Reprint the lines below as they are, minus the pictures.

### INFORMATION SHOWN
____________
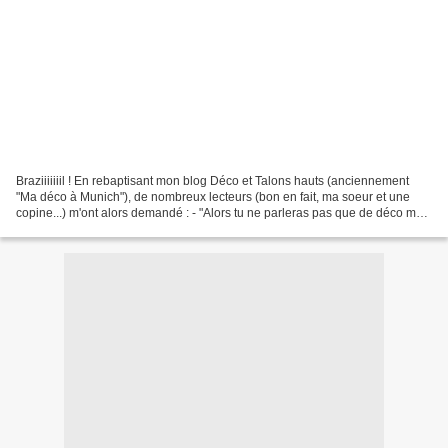
Braziiiiiiil ! En rebaptisant mon blog Déco et Talons hauts (anciennement
"Ma déco à Munich"), de nombreux lecteurs (bon en fait, ma soeur et une
copine...) m'ont alors demandé : - "Alors tu ne parleras pas que de déco mais
aussi de mode, c'est ça ? -...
____________
### RESPONSE AREA
Braziiiiiiil ! En rebaptisant mon blog Déco et Talons hauts (anciennement
"Ma déco à Munich"), de nombreux lecteurs (bon en fait, ma soeur et une
copine...) m'ont alors demandé : - "Alors tu ne parleras pas que de déco mais
aussi de mode, c'est ça ? -...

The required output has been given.